Saved entries
- Opening Delimiter -

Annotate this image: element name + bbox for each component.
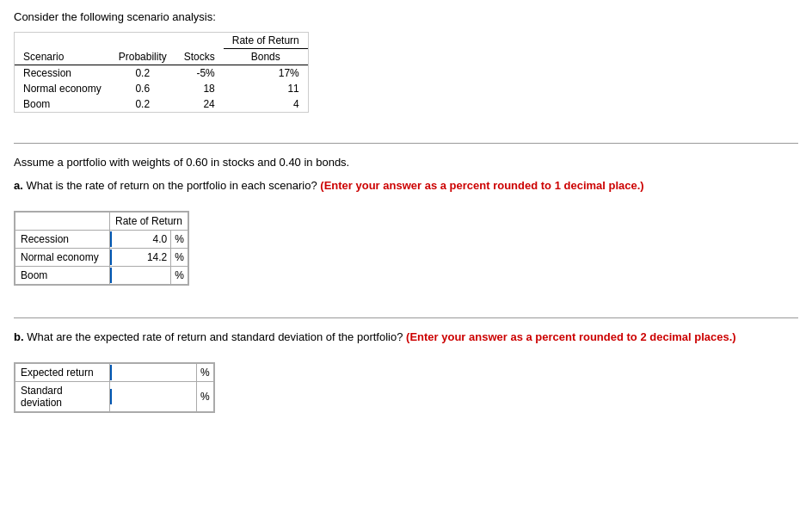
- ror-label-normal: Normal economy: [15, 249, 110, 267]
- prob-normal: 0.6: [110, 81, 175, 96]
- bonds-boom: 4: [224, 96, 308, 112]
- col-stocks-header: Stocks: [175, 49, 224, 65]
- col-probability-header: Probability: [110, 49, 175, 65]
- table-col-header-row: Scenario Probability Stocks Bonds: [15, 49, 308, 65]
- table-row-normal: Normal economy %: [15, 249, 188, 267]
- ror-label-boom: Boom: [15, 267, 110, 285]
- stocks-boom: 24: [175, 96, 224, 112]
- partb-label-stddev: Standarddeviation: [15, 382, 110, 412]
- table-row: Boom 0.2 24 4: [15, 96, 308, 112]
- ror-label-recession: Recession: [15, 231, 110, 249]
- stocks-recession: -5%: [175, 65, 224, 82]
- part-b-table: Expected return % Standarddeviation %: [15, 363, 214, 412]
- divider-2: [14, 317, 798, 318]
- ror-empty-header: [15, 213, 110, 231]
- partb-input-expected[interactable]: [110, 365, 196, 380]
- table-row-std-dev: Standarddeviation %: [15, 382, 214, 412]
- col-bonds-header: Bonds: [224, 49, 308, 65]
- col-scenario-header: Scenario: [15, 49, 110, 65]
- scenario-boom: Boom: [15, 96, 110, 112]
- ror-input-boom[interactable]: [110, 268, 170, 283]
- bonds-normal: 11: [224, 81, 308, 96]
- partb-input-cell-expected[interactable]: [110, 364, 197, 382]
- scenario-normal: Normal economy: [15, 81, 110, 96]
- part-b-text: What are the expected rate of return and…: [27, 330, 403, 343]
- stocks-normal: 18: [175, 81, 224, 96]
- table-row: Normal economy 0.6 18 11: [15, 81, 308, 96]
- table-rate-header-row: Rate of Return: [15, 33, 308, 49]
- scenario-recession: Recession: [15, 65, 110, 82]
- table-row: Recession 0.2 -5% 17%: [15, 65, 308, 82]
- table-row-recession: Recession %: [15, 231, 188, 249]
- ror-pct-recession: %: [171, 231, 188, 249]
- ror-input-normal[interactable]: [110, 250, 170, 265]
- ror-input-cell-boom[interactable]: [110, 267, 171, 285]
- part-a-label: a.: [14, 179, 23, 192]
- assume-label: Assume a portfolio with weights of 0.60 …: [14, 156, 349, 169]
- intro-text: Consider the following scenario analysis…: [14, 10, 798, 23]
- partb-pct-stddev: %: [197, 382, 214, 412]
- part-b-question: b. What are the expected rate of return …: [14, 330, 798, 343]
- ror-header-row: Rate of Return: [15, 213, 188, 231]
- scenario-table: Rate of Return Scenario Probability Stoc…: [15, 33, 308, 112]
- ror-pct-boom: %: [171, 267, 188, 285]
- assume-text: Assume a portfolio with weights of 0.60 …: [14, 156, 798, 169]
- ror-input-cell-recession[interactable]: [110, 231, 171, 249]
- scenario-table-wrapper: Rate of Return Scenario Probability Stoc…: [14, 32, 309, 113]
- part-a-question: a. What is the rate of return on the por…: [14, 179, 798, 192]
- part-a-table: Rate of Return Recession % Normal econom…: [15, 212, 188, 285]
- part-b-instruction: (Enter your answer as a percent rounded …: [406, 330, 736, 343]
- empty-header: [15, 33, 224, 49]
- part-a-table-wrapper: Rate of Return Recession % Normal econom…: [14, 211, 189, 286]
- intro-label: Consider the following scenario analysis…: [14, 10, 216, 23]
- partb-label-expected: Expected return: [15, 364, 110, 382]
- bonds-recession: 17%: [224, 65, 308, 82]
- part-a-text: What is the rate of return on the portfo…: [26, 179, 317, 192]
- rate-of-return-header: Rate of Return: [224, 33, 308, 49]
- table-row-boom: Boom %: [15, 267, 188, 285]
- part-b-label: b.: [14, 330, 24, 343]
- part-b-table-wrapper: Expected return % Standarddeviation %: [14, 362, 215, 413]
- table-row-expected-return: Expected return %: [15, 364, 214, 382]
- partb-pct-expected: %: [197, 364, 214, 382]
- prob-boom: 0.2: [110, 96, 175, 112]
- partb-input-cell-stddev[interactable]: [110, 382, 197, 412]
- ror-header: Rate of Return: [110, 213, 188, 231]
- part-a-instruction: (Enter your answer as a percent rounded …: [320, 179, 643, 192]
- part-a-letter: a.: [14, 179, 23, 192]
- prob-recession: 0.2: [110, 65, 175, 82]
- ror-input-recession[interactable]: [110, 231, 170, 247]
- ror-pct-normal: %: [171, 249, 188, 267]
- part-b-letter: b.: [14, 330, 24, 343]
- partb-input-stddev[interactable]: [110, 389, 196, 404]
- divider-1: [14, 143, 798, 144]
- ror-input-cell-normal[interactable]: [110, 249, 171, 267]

- Closing Delimiter -
- Opening Delimiter -

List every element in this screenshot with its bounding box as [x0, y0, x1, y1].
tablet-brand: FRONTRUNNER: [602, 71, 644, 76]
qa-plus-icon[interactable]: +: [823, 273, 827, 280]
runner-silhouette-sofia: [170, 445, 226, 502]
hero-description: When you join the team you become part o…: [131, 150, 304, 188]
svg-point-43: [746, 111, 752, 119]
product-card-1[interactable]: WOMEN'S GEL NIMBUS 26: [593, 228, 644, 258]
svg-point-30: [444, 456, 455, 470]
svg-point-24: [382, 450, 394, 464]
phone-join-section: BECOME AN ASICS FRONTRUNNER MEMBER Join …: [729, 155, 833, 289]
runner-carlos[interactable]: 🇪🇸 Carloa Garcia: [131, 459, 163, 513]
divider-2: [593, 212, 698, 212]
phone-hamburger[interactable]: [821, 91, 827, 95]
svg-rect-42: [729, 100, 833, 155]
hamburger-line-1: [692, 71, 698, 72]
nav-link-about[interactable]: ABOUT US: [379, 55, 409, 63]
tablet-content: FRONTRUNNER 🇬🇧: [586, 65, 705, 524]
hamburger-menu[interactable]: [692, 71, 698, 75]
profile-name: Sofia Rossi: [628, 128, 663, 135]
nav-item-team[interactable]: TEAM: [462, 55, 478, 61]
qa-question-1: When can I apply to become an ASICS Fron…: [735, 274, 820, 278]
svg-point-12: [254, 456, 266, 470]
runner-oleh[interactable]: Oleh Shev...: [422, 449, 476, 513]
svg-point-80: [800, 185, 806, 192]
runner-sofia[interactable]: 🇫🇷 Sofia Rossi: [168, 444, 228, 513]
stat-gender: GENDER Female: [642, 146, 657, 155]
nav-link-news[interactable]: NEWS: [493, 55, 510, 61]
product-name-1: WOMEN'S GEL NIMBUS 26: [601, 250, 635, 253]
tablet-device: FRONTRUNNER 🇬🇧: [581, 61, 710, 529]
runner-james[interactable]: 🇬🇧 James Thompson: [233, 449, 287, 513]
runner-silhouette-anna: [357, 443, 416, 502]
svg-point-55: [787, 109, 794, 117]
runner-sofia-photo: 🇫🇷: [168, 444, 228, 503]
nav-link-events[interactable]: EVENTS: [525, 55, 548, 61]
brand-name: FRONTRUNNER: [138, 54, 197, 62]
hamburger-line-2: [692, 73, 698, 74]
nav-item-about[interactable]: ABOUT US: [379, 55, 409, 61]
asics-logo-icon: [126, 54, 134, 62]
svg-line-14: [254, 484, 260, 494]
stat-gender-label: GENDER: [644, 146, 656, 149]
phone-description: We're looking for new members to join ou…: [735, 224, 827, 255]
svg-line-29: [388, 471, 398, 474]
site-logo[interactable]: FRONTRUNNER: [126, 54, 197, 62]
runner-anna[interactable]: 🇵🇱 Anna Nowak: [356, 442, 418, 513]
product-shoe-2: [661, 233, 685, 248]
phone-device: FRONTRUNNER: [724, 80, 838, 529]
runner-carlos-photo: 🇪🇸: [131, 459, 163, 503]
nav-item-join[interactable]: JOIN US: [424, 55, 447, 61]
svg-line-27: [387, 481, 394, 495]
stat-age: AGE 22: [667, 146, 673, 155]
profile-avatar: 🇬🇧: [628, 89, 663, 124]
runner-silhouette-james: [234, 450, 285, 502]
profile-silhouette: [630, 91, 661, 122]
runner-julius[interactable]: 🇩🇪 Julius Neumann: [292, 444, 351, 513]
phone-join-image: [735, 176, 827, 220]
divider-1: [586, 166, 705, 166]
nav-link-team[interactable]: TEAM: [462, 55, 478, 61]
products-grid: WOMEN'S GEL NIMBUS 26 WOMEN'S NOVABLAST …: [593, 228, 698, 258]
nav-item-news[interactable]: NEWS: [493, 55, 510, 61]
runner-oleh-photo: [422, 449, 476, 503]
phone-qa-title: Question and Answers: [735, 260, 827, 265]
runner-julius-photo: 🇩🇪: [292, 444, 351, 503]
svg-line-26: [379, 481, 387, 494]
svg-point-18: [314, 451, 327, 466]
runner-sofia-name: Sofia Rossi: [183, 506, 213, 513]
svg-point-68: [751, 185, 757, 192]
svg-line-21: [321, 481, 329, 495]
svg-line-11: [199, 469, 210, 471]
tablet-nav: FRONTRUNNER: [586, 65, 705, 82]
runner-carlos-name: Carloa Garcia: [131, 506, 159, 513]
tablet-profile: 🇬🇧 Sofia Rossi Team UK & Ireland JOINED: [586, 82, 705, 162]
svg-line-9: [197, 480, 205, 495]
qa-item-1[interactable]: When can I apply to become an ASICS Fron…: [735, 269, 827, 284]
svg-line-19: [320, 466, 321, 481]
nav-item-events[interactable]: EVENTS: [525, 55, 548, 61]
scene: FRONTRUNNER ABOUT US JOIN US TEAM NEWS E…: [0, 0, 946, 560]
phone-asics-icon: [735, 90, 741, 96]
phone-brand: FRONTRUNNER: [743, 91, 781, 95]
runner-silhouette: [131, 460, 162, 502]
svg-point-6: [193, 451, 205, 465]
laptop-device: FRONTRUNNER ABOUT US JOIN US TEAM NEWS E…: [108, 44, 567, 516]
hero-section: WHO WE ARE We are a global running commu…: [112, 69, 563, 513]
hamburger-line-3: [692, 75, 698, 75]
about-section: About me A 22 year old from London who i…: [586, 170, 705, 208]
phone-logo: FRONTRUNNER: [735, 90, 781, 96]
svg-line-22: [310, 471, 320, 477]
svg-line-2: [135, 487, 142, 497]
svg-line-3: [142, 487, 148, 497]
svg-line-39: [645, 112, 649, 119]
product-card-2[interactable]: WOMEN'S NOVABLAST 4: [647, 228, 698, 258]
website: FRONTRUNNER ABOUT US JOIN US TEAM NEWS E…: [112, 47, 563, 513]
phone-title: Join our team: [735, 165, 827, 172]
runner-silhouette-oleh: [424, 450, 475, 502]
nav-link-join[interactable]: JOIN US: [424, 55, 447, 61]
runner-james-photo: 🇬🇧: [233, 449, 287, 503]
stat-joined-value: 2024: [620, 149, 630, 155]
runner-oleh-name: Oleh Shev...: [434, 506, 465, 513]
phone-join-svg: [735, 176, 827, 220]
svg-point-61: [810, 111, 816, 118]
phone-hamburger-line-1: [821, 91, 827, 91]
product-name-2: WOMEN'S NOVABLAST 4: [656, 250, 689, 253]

- Closing Delimiter -

Scan the data above for the string "economy" and copy each line where it appears.

_Task solution_
- ror-label-normal: Normal economy: [15, 249, 110, 267]
- table-row-normal: Normal economy %: [15, 249, 188, 267]
- scenario-normal: Normal economy: [15, 81, 110, 96]
- table-row: Normal economy 0.6 18 11: [15, 81, 308, 96]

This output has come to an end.